A história não demorou a correr a cidade e o tal senhor investigador tomou tento. Procurou o seu Matias, tinha uma teoria: a família de estranhos que havia comprado a fazenda ou sabia de alguma coisa sobre extraterrestres ou eram extraterrestres eles mesmos. O relato da menina, ou o que dele recordavam senhor e senhora Matias, pois Florinda afirmava não se lembrar mais de nada, o relato combinava muito bem com outros tantos nestas Minas Gerais a fora. Os estudiosos chamam isso de abdução. Não custava checar. Seu Matias pegou a garrucha e partiram, ele e o investigador, dispostos a pular a cerca dos calangos e saber das verdades.

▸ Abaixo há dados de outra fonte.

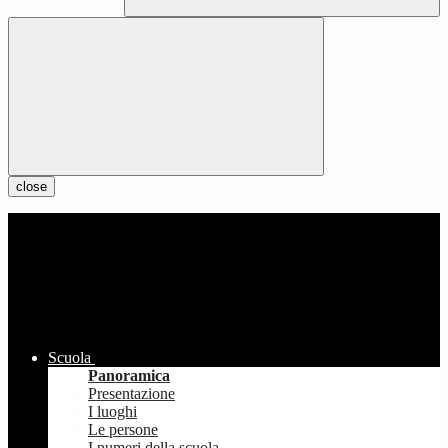
close
Scuola
Panoramica
Presentazione
I luoghi
Le persone
I numeri della scuola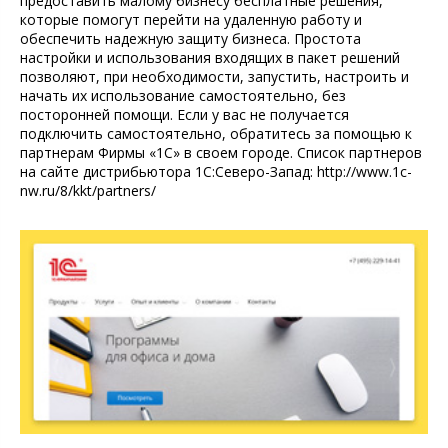
предоставить малому бизнесу бесплатные решения,
которые помогут перейти на удаленную работу и
обеспечить надежную защиту бизнеса. Простота
настройки и использования входящих в пакет решений
позволяют, при необходимости, запустить, настроить и
начать их использование самостоятельно, без
посторонней помощи. Если у вас не получается
подключить самостоятельно, обратитесь за помощью к
партнерам Фирмы «1С» в своем городе. Список партнеров
на сайте дистрибьютора 1С:Северо-Запад: http://www.1c-
nw.ru/8/kkt/partners/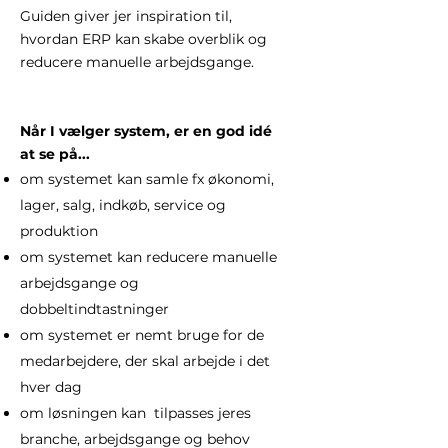
Guiden giver jer inspiration til,
hvordan ERP kan skabe overblik og
reducere manuelle arbejdsgange.
Når I vælger system, er en god idé
at se på...
om systemet kan samle fx økonomi,
lager, salg, indkøb, service og
produktion
om systemet kan reducere manuelle
arbejdsgange og
dobbeltindtastninger
om systemet er nemt bruge for de
medarbejdere, der skal arbejde i det
hver dag
om løsningen kan tilpasses jeres
branche, arbejdsgange og behov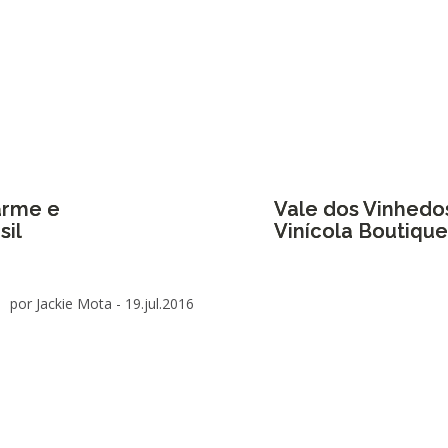
arme e
Vale dos Vinhedos:
sil
Vinícola Boutique
por Jackie Mota -
19.jul.2016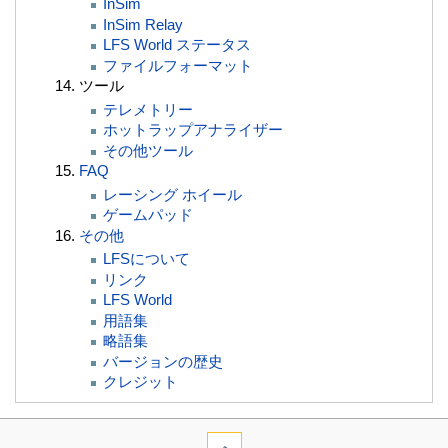
InSim
InSim Relay
LFS World ステータス
ファイルフォーマット
ツール
テレメトリー
ホットラップアナライザー
その他ツール
FAQ
レーシング ホイール
ゲームパッド
その他
LFSについて
リンク
LFS World
用語集
略語集
バージョンの歴史
クレジット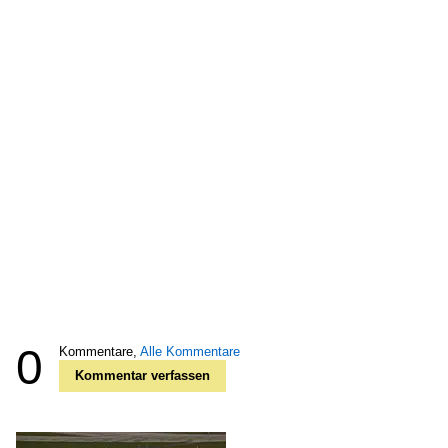
0
Kommentare,
Alle Kommentare
Kommentar verfassen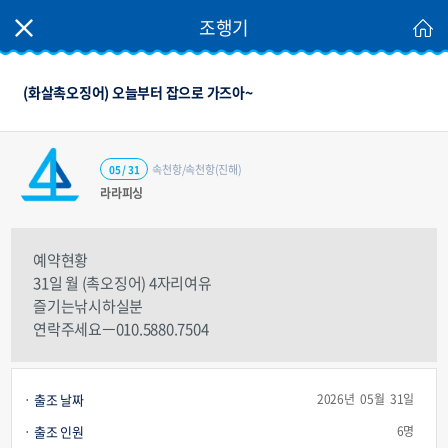
조행기
(화살촉오징어) 오늘부터 잡으로 가즈아~
속천항/속천항(진해)
05 / 31
라라피싱
예약현황
31일 월 (촉오징어) 4자리여유
즐기는낚시하실분
연락주세요ㅡ010.5880.7504
출조 날짜
2026년 05월 31일
출조 인원
6명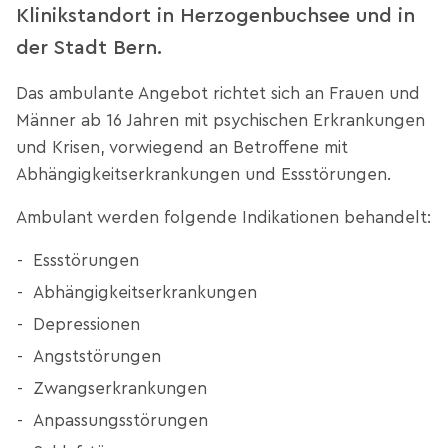
Klinikstandort in Herzogenbuchsee und in
der Stadt Bern.
Das ambulante Angebot richtet sich an Frauen und
Männer ab 16 Jahren mit psychischen Erkrankungen
und Krisen, vorwiegend an Betroffene mit
Abhängigkeitserkrankungen und Essstörungen.
Ambulant werden folgende Indikationen behandelt:
Essstörungen
Abhängigkeitserkrankungen
Depressionen
Angststörungen
Zwangserkrankungen
Anpassungsstörungen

Alcançaram a velha sede da fazenda. A porta da frente já estava arrombada, entraram feito polícia, checando quarto por quarto. Seu Matias bufava e a garrucha tremia e o investigador filmava, um passo atrás. Alcançaram o fundo da casa, a porta da cozinha aberta dando para o quintal. No quintal, quatro corpos banhados de sangue, calango pai, calango mãe, calango tio e a calanguinha menor. Todos tinham os peitos abertos a facão e seus corações não foram encontrados em lugar nenhum.


A menina Florinda vinha correndo atrás da dupla e chegou no momento em que seu pai e o ufólogo estavam de cócoras, examinando os corpos mais de perto. Seu Matias quase atira na menina, no susto. Ela olhou para o morro faiscante, para a Serra do Intendente, suspirou e disse apenas: Leva eu, calanguinho...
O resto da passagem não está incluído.